YARGITAY KARARI
DAİRE : 2. Ceza Dairesi
ESAS NO : 2013/29198
KARAR NO : 2015/345
KARAR TARİHİ : 20.01.2015
MAHKEMESİ : Asliye Ceza Mahkemesi
SUÇ : Hırsızlık
Dosya incelenerek gereği düşünüldü:
I-Sanık … hakkında kurulan hükme yönelik yapılan temyiz incelemesinde;
Dosya kapsamına göre; olay tarihinde katılanın asfalta kilitleyerek bıraktığı römorkunun kilidinin kırılarak çalınması şeklinde gerçekleşen eylemin 5237 sayılı TCK’nın 142/1-b maddesi kapsamında değerlendirilmesi gerekirken, “kullanım gereği açıkta bırakılan eşya üzerinde hırsızlık” olarak kabul edilmek suretiyle aynı Yasa’nın 142/1-e maddesi ile uygulama yapılması, ceza miktarlarının aynı olması nedeniyle sonuca etkili olmadığından bozma nedeni yapılmamıştır.

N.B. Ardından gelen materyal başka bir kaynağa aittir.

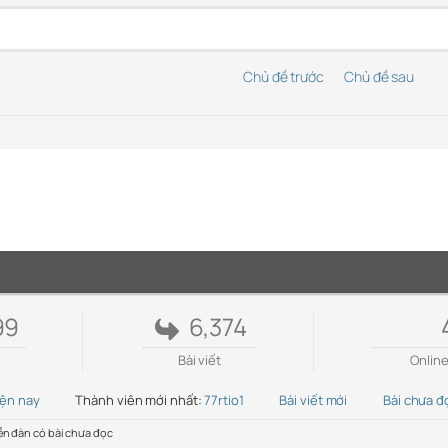
Chủ đề trước
Chủ đề sau
99
6,374
Bài viết
Onlin
iện nay
Thành viên mới nhất:
77rtio1
Bài viết mới
Bài chưa đ
ễn đàn có bài chưa đọc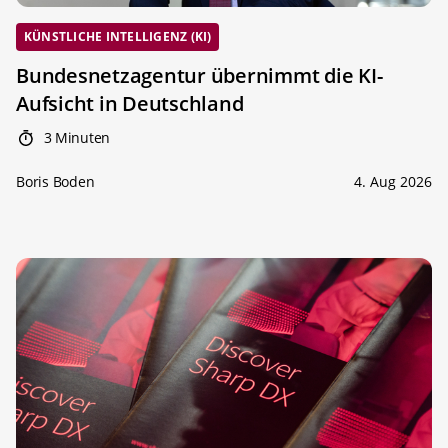
KÜNSTLICHE INTELLIGENZ (KI)
Bundesnetzagentur übernimmt die KI-
Aufsicht in Deutschland
3 Minuten
Boris Boden
4. Aug 2026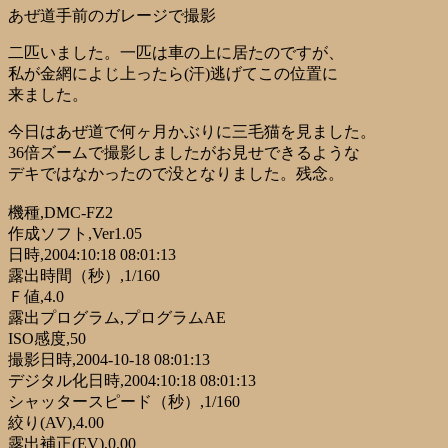
あぜ道手前のガレージで撮影
二匹いました。一匹は車の上に居たのですが、
私が金網によじ上ったら(汗)逃げてこの位置に
来ました。
今日はあぜ道で何ヶ月かぶりに三毛猫を見ました。
36倍ズームで撮影しましたがお見せできるような
デキではなかったので没となりました。残念。
機種,DMC-FZ2
作成ソフト,Ver1.05
日時,2004:10:18 08:01:13
露出時間（秒）,1/160
Ｆ値,4.0
露出プログラム,プログラムAE
ISO感度,50
撮影日時,2004-10-18 08:01:13
デジタル化日時,2004:10:18 08:01:13
シャッタースピード（秒）,1/160
絞り(AV),4.00
露出補正(EV),0.00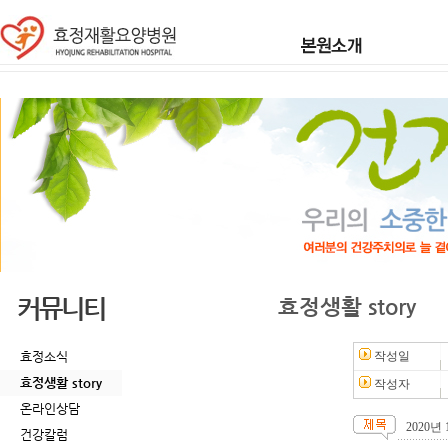
커뮤니티
효정생활 story
효정소식
작성일
효정생활 story
작성자
온라인상담
2020
건강칼럼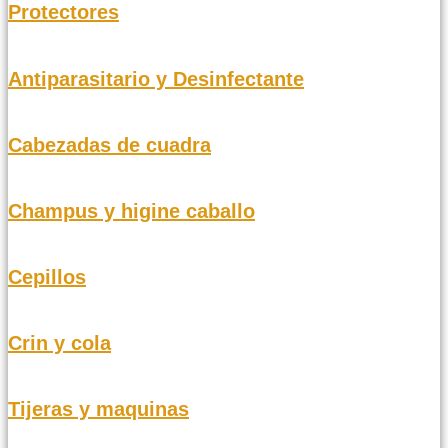
Protectores
Antiparasitario y Desinfectante
Cabezadas de cuadra
Champus y higine caballo
Cepillos
Crin y cola
Tijeras y maquinas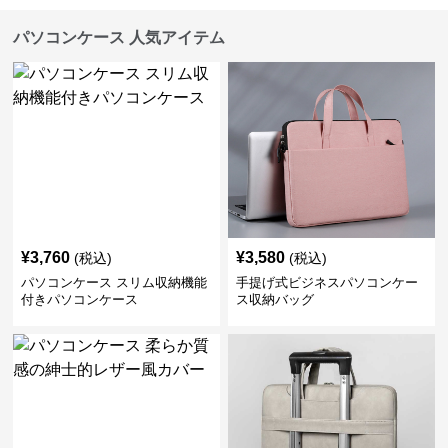
パソコンケース 人気アイテム
¥
3,760
¥
3,580
(税込)
(税込)
パソコンケース スリム収納機能
手提げ式ビジネスパソコンケー
付きパソコンケース
ス収納バッグ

Yapılan duruşmaya toplanan delillere mahkemenin soruşturma sonuçlarına uygun oluşan kanaat ve takdirine göre diğer itirazlar yerinde görülmemiştir, ancak;
Daha ağır cezayı içeren Bucak Asliye Ceza Mahkemesinin 25/09/2006 tarihli 422-224 sayılı kararının tekerrüre esas alınması gerekirken, bu karar ile birlikte Bucak Asliye Ceza Mahkemesinin 14/05/2003 tarihli 220-154 sayılı kararının mükerrirliğe esas alınması,
Bozmayı gerektirmiş, sanık …’ın temyiz itirazları bu itibarla yerinde görülmüş olduğundan hükmün bu sebepten dolayı 1412 sayılı CMUK’nın 321. maddesi gereğince BOZULMASINA, ancak bu aykırılığın aynı Kanun’un 322. maddesine göre düzeltilmesi mümkün olduğundan, sanık hakkında Bucak Asliye Ceza Mahkemesinin 25/09/2006 tarihli 422-224 sayılı kararın mükerrirliğe esas alınmasına karar verilmesi suretiyle hükmün DÜZELTİLEREK ONANMASINA,
II-Sanık … hakkında kurulan hükme yönelik yapılan temyiz incelemesinde;
1-Dosya kapsamına göre; olay tarihinde katılanın asfalta kilitleyerek bıraktığı römorkunun kilidinin kırılarak çalınması şeklinde gerçekleşen eylemin 5237 sayılı TCK’nın 142/1-b maddesi kapsamında değerlendirilmesi gerekirken, “kullanım gereği açıkta bırakılan eşya üzerinde hırsızlık” olarak kabul edilmek suretiyle aynı Yasa’nın 142/1-e maddesi ile uygulama yapılması,
2-Dosya kapsamına göre; gerek alınan ifade içerikleri gerekse telefon görüşme kayıtları itibariyle, sanık …’un olay yerine gittiğine ilişkin sanık…’ın Cumhuriyet savcılığı huzurunda alınan ifadesi dışında başka bir delil bulunmadığı ancak telefon görüşme içerikleri itibariyle ve sanıklar … ile …’un müdafii huzurunda alınan kolluk ifadeleri uyarınca sanık …’un diğer sanıkların çaldıkları römorku önce sakladığı sonrasında da içindeki müştekiye ait mutfak malzemelerini alıp terk ettiği anlaşıldığından, sanık …’un diğer sanıklarla önceden anlaşmaları uyarınca suça konu eşyaları saklamak suretiyle hırsızlık suçuna yardım eden olarak iştirak ettiği gözetilerek hakkında TCK’nın 39/2-c. maddesinin uygulanması gerektiği düşünülmeden yazılı şekilde uygulama yapılarak fazla ceza tayini,
3-Kabule göre de; sanık hakkında iddianamede 5237 sayılı TCK’nın 39. maddesinin uygulanmasının istenilmesine karşı ek savunma hakkı verilmeden, aynı Yasa’nın 37/1. maddesinin uygulanması suretiyle 5271 sayılı CMK’nın 226. maddesine aykırı davranılması,
Bozmayı gerektirmiş, sanık … müdafiinin temyiz itirazları bu itibarla yerinde görülmüş olduğundan hükmün bu sebepten dolayı isteme aykırı BOZULMASINA, 20/01/2015 tarihinde oybirliğiyle karar verildi.